• Source data
%%

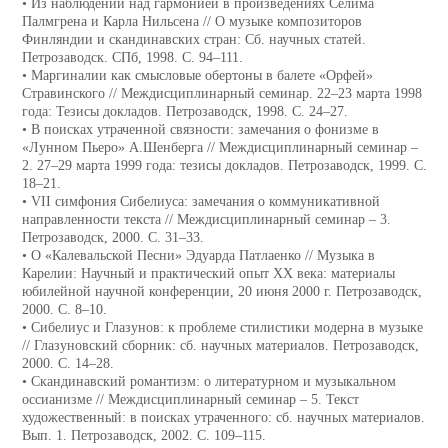
• Из наблюдений над гармонией в произведениях Селима
Палмгрена и Карла Нильсена // О музыке композиторов
Финляндии и скандинавских стран: Сб. научных статей.
Петрозаводск. СПб, 1998. С. 94–111.
• Маргиналии как смысловые обертоны в балете «Орфей»
Стравинского // Междисциплинарный семинар. 22–23 марта 1998
года: Тезисы докладов. Петрозаводск, 1998. C. 24–27.
• В поисках утраченной связности: замечания о фонизме в
«Лунном Пьеро» А.Шенберга // Междисциплинарный семинар –
2. 27–29 марта 1999 года: тезисы докладов. Петрозаводск, 1999. C.
18–21.
• VII симфония Сибелиуса: замечания о коммуникативной
направленности текста // Междисциплинарный семинар – 3.
Петрозаводск, 2000. C. 31–33.
• О «Калевальской Песни» Эдуарда Патлаенко // Музыка в
Карелии: Научный и практический опыт ХХ века: материалы
юбилейной научной конференции, 20 июня 2000 г. Петрозаводск,
2000. С. 8–10.
• Сибелиус и Глазунов: к проблеме стилистики модерна в музыке
// Глазуновский сборник: сб. научных материалов. Петрозаводск,
2000. С. 14–28.
• Скандинавский романтизм: о литературном и музыкальном
оссианизме // Междисциплинарный семинар – 5. Текст
художественный: в поисках утраченного: сб. научных материалов.
Вып. 1. Петрозаводск, 2002. C. 109–115.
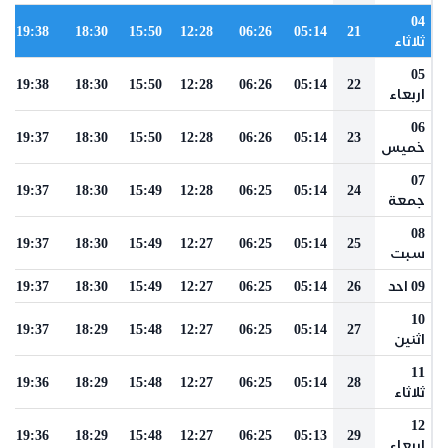
04
19:38
18:30
15:50
12:28
06:26
05:14
21
ثلاثاء
05
19:38
18:30
15:50
12:28
06:26
05:14
22
اربعاء
06
19:37
18:30
15:50
12:28
06:26
05:14
23
خميس
07
19:37
18:30
15:49
12:28
06:25
05:14
24
جمعة
08
19:37
18:30
15:49
12:27
06:25
05:14
25
سبت
09 احد
26
05:14
06:25
12:27
15:49
18:30
19:37
10
19:37
18:29
15:48
12:27
06:25
05:14
27
اثنين
11
19:36
18:29
15:48
12:27
06:25
05:14
28
ثلاثاء
12
19:36
18:29
15:48
12:27
06:25
05:13
29
اربعاء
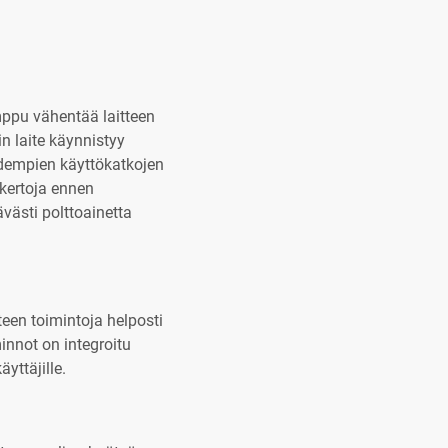
ppu vähentää laitteen
n laite käynnistyy
dempien käyttökatkojen
kertoja ennen
ävästi polttoainetta
een toimintoja helposti
minnot on integroitu
yttäjille.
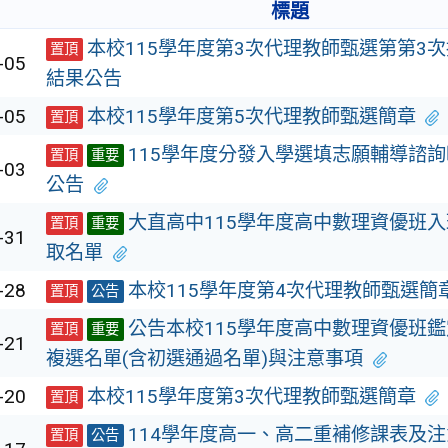
標題
本校115學年度第3次代理教師甄選第第3
置頂
-05
結果公告
-05
本校115學年度第5次代理教師甄選簡章
置頂
115學年度分發入學選填志願輔導諮
置頂
重要
-03
公告
大直高中115學年度高中數理資優班
置頂
重要
-31
取名單
-28
本校115學年度第4次代理教師甄選簡
置頂
公告
公告本校115學年度高中數理資優班
置頂
重要
-21
複選名單(含初選通過名單)與注意事項
-20
本校115學年度第3次代理教師甄選簡章
置頂
114學年度高一、高二重補修課表及
置頂
公告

%%

• What is required
Write out each line of the data above exactly, starting at the top and finishing with the line containing "года: Тезисы докладов. Петрозаводск, 1998."; omit the pictures.

• Result of the exercise
• Из наблюдений над гармонией в произведениях Селима
Палмгрена и Карла Нильсена // О музыке композиторов
Финляндии и скандинавских стран: Сб. научных статей.
Петрозаводск. СПб, 1998. С. 94–111.
• Маргиналии как смысловые обертоны в балете «Орфей»
Стравинского // Междисциплинарный семинар. 22–23 марта 1998
года: Тезисы докладов. Петрозаводск, 1998. C. 24–27.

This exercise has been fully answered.